En fin de compte, ce phénomène va même au-delà d’un cheminement spirituel. N’est-il pas bien plus grand que nous? Sommes-nous génétiquement programmés pour renaître et créer? Créer n’est-il pas tenter d’immortaliser quelque chose, de nous renouveler? D’une certaine manière, le printemps vient faire un grand ménage dans notre vie après les longs mois d’hiver. Et la nature est intelligente. Elle sait nous entraîner. Le printemps est un nouveau départ, un nouvel amour. Tel un enfant, des amours d’un créateur et du printemps naît une création unique. Une œuvre construite de ses propres mains.

L’impulsion naturelle du printemps

Au début du printemps, créer se met à donner plus d’énergie qu’elle n’en coûte. C’est un processus naturel, biologique. Caressé par les rayons du soleil, le corps libère des endorphines et de la sérotonine, qui nous font ressentir cette effervescence typique. Or la sérotonine est principalement produite via la vitamine D. Autrement dit, qui dit manque de soleil dit manque de vitamines. Or sans vitamines, pas de motivation. L’énergie printanière met toute la planète en mouvement. Elle nous entraîne. La nature nous donne une impulsion pour nous réveiller. Et on pourrait presque entendre ce coup d’envoi profondément ancré en nous depuis la nuit des temps. Notre renaissance annuelle. Personne n’y échappe, car il y a un temps pour tout, et chaque phase a son rythme. Il y a un temps pour détruire, et un temps pour construire. Ainsi va la vie. La Terre met 365 jours à faire le tour du soleil, la lune 29,5 jours à faire le tour de la Terre, et à nos latitudes, nous avons au plus 12 heures de soleil par jour. Ou aucune en hiver. Et c’est bien là le problème, puisque nous manquons de vitamine D durant les longs mois d’hiver. Avant de ressentir l’effervescence printanière, certains d’entre nous passent par une déprime hivernale.

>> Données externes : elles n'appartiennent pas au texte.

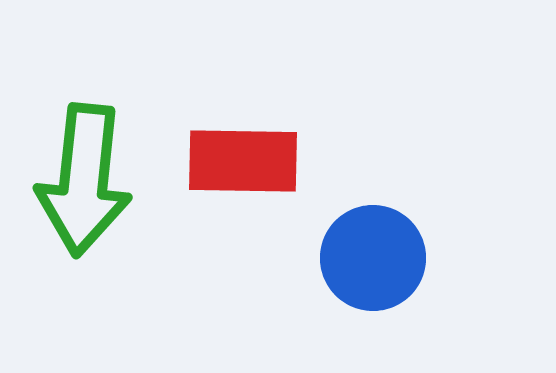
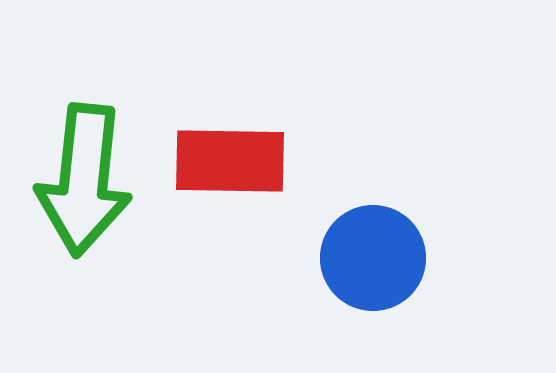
red rectangle: moved 13 px left
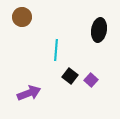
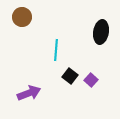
black ellipse: moved 2 px right, 2 px down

Chez moi, ça commence en octobre. Mes voisins me voient disparaître derrière la porte en tôle de mon garage, un tournevis cruciforme et des clés mixtes à cliquet de 13 et de 11 mm à la main. J’entame mon hibernation, du moins symboliquement. Une batterie dans chaque main, celle de la voiture dans la main gauche, celle de ma moto dans la main droite, je retourne dans l’appartement chauffé d’un vieux bâtiment de l’Ouest berlinois. C’était mon dernier butin avant de sceller la porte de ma caverne.

 

Notre auteur Tim Gutke est passé maître dans l'art de surestimer ses aptitudes de bricoleur.

En savoir plus sur ce créateur

Tim Gutke, 41 ans, auteur, est passé maître dans l’art de surestimer ses aptitudes de bricoleur. C’est un touche à tout, mais ses compétences ne sont pas toujours suffisantes… surtout quand des boulons verticaux se dévissent de leur tête de cylindre ou quand les arbres des pavillons de jardin s’écroulent…

L’envie de créer

Je n’ai l’impression de redevenir moi-même que maintenant, alors que le printemps revient, que la nature, l’énergie universelle, peu importe le nom qu’on lui donne, m’appelle. Le soleil est notre moteur. Il fait pousser les feuilles, nous réchauffe enfin, nous redonne motivation et matériaux. C’est le maître œuvre de ce monde, et le printemps est son chantier. L’envie de créer m’est revenue. Je sors tout à l’air frais avec une énergie que j’avais presque oubliée: les pièces en chrome que j’avais dévissées juste avant le début de l’hiver pour les faire tremper dans l’évier plusieurs jours, la boîte à outils qui a pris la poussière sur le sol du couloir pendant des semaines et dont je dois vérifier minutieusement le contenu pour être sûr qu’elle soit complète, et les batteries rechargées… Bref, tout ce qui a transformé notre appartement en atelier ces derniers mois. Et alors que je sors de ma torpeur, j’entends ma copine dire doucement: «Merci, printemps, d’être enfin revenu!»